What I’m trying to do is to create a CNN to distinguish between audio clips from Pearl Jam and The National. The first thing I did was download 23 songs by Pearl Jam and 24 by The National, extract a 10 second clip (starting at 00:30) from each one and generating a spectrogram for each clip (standing on the shoulders of giants here). Then I placed 16 images in the training dataset for each band and the rest in the validation dataset. Now, some things I didn’t expect or don’t understand.
First, running this code
learn = create_cnn(data, models.resnet34, metrics=error_rate)
Repeatedly yields different results despite having the same seed.
Also yields different results when run repeatedly. I assume this is because I’m not starting off the model from scratch, but then is there any way to get rid of all the learning and start over without recreating the
there’s some pytorch random seed goodies under the hood as well as numpy. try adding the following where you’re setting the seed… and don’t forget to recreate your databunch when you recreate the model. there’s seed dependencies in there too. good luck mate.
torch.backends.cudnn.deterministic = True
torch.backends.cudnn.benchmark = False
Thanks! That seems to work. Although I find it strange that it wasn’t mentioned in the lecture. If I don’t use your code the result are not repeatable.
The other issue I’m having now is that I can’t figure out why I should choose a specific value for the first parameter in
learn.fit_one_cycle(5, slice(1e-2)). Why 4 or 5 or some other value? Also, the error rate in the last epoch for that is 0.25. Subsequently running
learn.fit_one_cycle(10, max_lr=slice(1e-3, 1e-2))
Is there any way to pick a good number of epochs? Why 10 and not 20 or 100?
your’e in luck. lesson 2 talks about picking the number of epochs at length !
i also find this cheat sheet from stanford a handy reference at times
A specific number of epochs is not that important when you are using
fit_one_cycle because of the shape of learning rate function (look here)
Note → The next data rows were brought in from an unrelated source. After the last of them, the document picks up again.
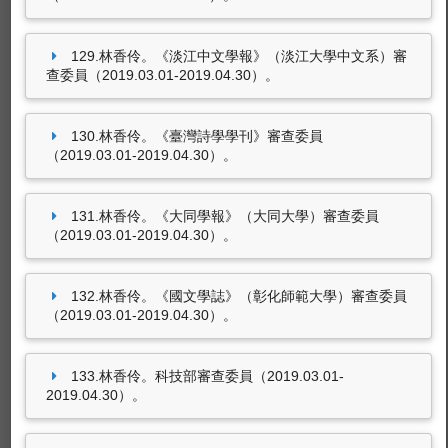
129.林香伶。《淡江中文學報》（淡江大學中文系）審
查委員（2019.03.01-2019.04.30）。
130.林香伶。《臺灣詩學學刊》審查委員
（2019.03.01-2019.04.30）。
131.林香伶。《大同學報》（大同大學）審查委員
（2019.03.01-2019.04.30）。
132.林香伶。《國文學誌》（彰化師範大學）審查委員
（2019.03.01-2019.04.30）。
133.林香伶。科技部審查委員（2019.03.01-
2019.04.30）。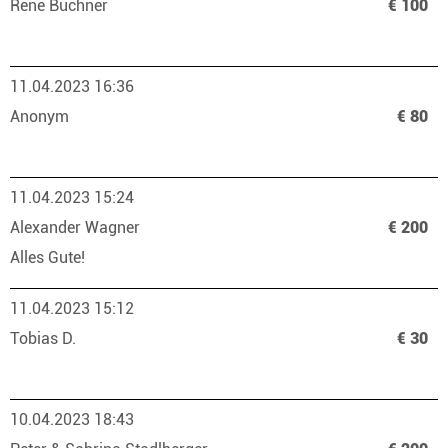
Rene Buchner
€ 100
11.04.2023 16:36
Anonym
€ 80
11.04.2023 15:24
Alexander Wagner
€ 200
Alles Gute!
11.04.2023 15:12
Tobias D.
€ 30
10.04.2023 18:43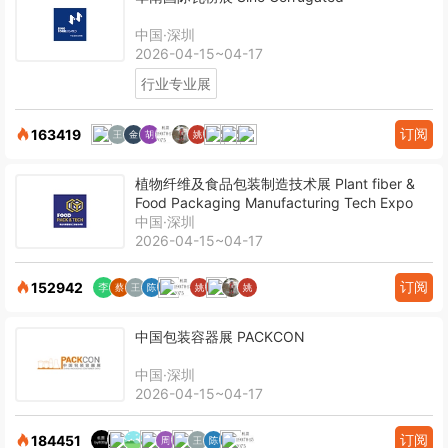
中国·深圳
2026-04-15~04-17
行业专业展
订阅
163419
植物纤维及食品包装制造技术展 Plant fiber &
Food Packaging Manufacturing Tech Expo
中国·深圳
2026-04-15~04-17
订阅
152942
中国包装容器展 PACKCON
中国·深圳
2026-04-15~04-17
订阅
184451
It’s decreasing in later epochs, so few more epochs will not have a big impact and should not cause overfitting.
Ofc if you choose a very high number (eg. 100), the network will convergence very slow.
And for a too low number, the network will not be able to learn. Something between 5-20 should be ok.
If you think about it more, the right num of epochs depends on the size of the network, batch size, regularization, learning rate and other hyper-params. I didn’t saw a specific prescription
There are two handy callbacks in fastai EarlyStopping and ReduceLROnPlateau to increase safely number of epochs. But I think they work better with
fit function (with constant lr).
I do something like this:
fit with previous epoch lr (taken from
learn.opt.lr), with 2 times more epochs, and both callbacks
First step has a huge impact on loss.
The third step decreases loss only slightly
I think that perhaps you need more data, IMO your model is overfitting to the few training instances you have quite quickly, that’s why you went from a 18% error rate all the way down to a 50% error rate which is basically just flipping a coin to choose between the two artists.
Forgive me if I’m wrong but isn’t fit_one_cycle supposed to never overfit?
Never overfit? I believe that you have the wrong idea.
Heres what I know please do correct me if I’m wrong.
From Jeremy what I got was that we use fit_one_cycle so that we do not have to tune the hyperparameters.
At least that is how I understood it. If that is not the case then what is the benifit of fit_one_cycle? Sorry if this question is too stupid.
Sylvain wrote an article on it, perhaps you’ll find this enlightening.
Gee Thanks. I got it comletly wrong.